» Description of the task
Note how many lines in the following material mention "Dekarbonisierung", then give that number by itself.

*** Excerpted data Section Begins ***

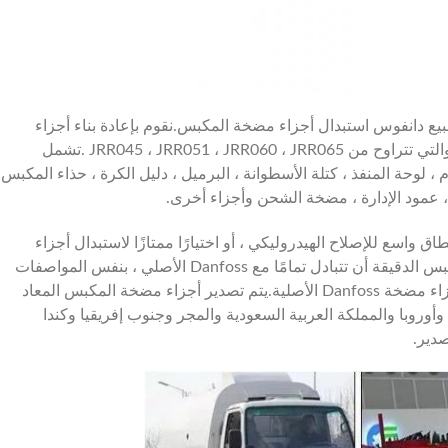
دانفوس
استبدال أجزاء مضخة المكبس.نقوم بإعادة بناء أجزاء
.تشمل
 ، لوحة المنفذ ، كتلة الأسطوانة ، البرميل ، دليل الكرة ، حذاء المكبس
المُعاد تصنيعها على نطاق واسع للإصلاح الهيدروليكي ، أو اختيارًا ممتازًا لاستبدال أجزاء
المضخة من Danfoss الأصلي.يمكن لأجزاء مضخة المكبس الدقيقة أن تتبادل تمامًا مع Danfoss الأصلي ، بنفس المواصفات
والمدة مثل OEM ، في حين أن السعر 85٪ مقارنة بأجزاء مضخة Danfoss الأصلية.يتم تصدير أجزاء مضخة المكبس المعاد
ية وأوروبا والمملكة العربية السعودية والمجر وجنوب إفريقيا وكندا
صدير.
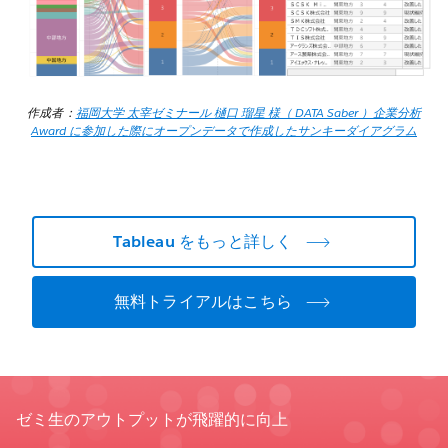
作成者：
福岡大学 太宰ゼミナール 樋口 瑠星 様（ DATA Saber ）企業分析
Award に参加した際にオープンデータで作成したサンキーダイアグラム
Tableau をもっと詳しく
無料トライアルはこちら
ゼミ生のアウトプットが飛躍的に向上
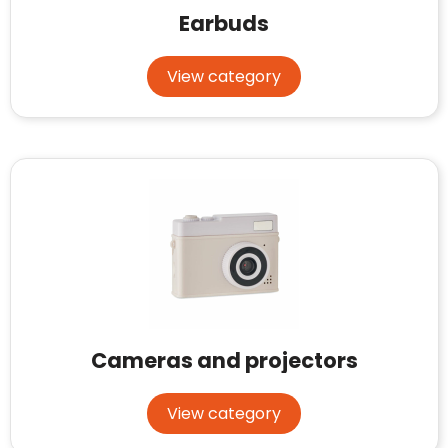
Earbuds
View category
Cameras and projectors
View category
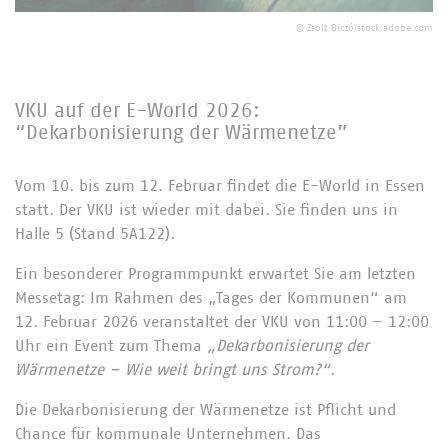
©
Zsolt Biczó/stock.adobe.com
VKU auf der E-World 2026:
“Dekarbonisierung der Wärmenetze”
Vom 10. bis zum 12. Februar findet die E-World in Essen
statt. Der VKU ist wieder mit dabei. Sie finden uns in
Halle 5 (Stand 5A122).
Ein besonderer Programmpunkt erwartet Sie am letzten
Messetag: Im Rahmen des „Tages der Kommunen“ am
12. Februar 2026 veranstaltet der VKU von 11:00 – 12:00
Uhr ein Event zum Thema
„Dekarbonisierung der
Wärmenetze – Wie weit bringt uns Strom?“
.
Die Dekarbonisierung der Wärmenetze ist Pflicht und
Chance für kommunale Unternehmen. Das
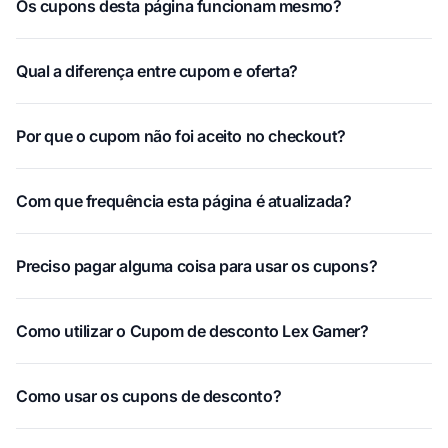
Os cupons desta página funcionam mesmo?
Qual a diferença entre cupom e oferta?
Por que o cupom não foi aceito no checkout?
Com que frequência esta página é atualizada?
Preciso pagar alguma coisa para usar os cupons?
Como utilizar o Cupom de desconto Lex Gamer?
Como usar os cupons de desconto?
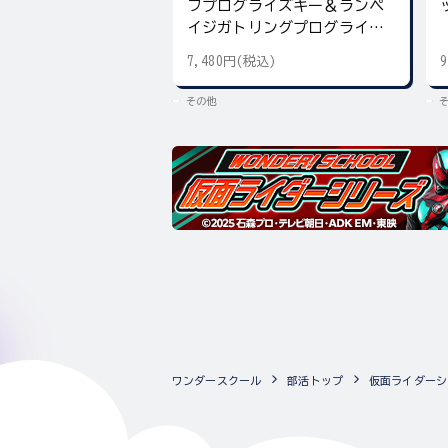
フプログライズキー＆ランペ
イジガトリングプログライズ
キー
7,480円(税込)
その他
ワンダースクール
部活トップ
仮面ライダーシ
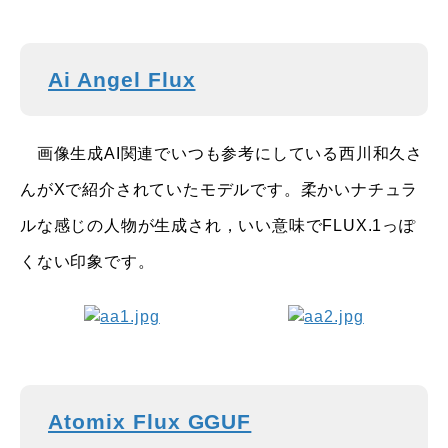
Ai Angel Flux
画像生成AI関連でいつも参考にしている西川和久さ
んがXで紹介されていたモデルです。柔かいナチュラ
ルな感じの人物が生成され，いい意味でFLUX.1っぽ
くない印象です。
Atomix Flux GGUF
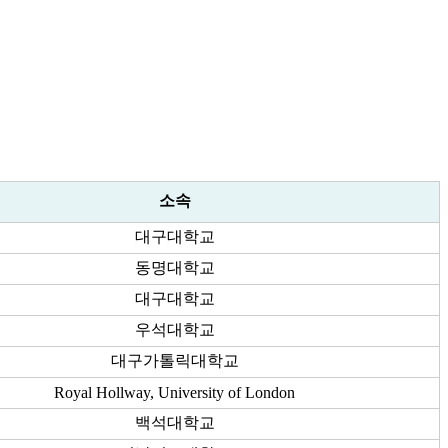
소속
대구대학교
동명대학교
대구대학교
우석대학교
대구가톨릭대학교
Royal Hollway, University of London
백석대학교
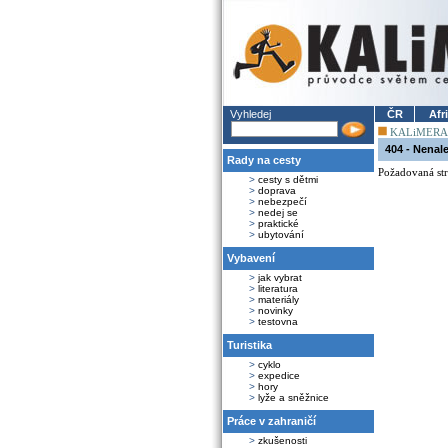
Vyhledej
ČR
Afr
KALiMERA
404 - Nenal
Rady na cesty
Požadovaná str
>
cesty s dětmi
>
doprava
>
nebezpečí
>
nedej se
>
praktické
>
ubytování
Vybavení
>
jak vybrat
>
literatura
>
materiály
>
novinky
>
testovna
Turistika
>
cyklo
>
expedice
>
hory
>
lyže a sněžnice
Práce v zahraničí
>
zkušenosti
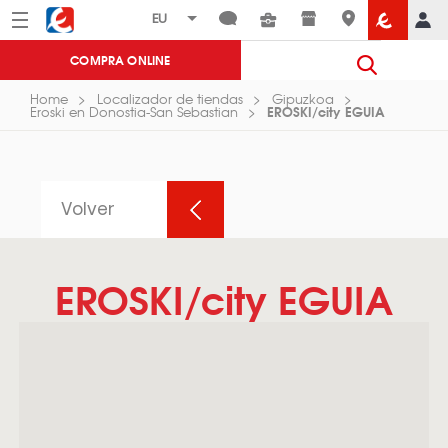
Menú
Eroski
COMPRA ONLINE
Home
Localizador de tiendas
Gipuzkoa
EROSKI/city EGUIA
Eroski en Donostia-San Sebastian
Volver
EROSKI/city EGUIA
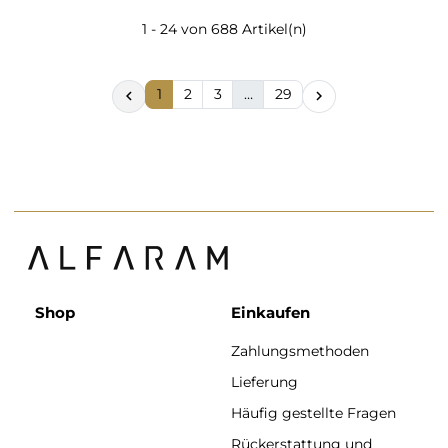
1 - 24 von 688 Artikel(n)
1
2
3
…
29


Shop
Einkaufen
Zahlungsmethoden
Lieferung
Häufig gestellte Fragen
Rückerstattung und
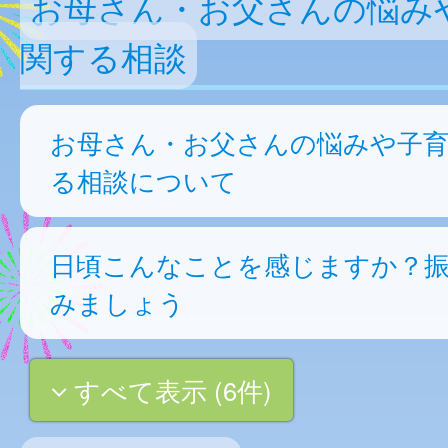
お母さん・お父さんの悩み
関する相談
お母さん・お父さんの悩みや子
る相談について
日頃こんなことを感じますか？
みましょう
すべて表示 (6件)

*** Excerpted data Section Ends ***

» Output for this exercise
3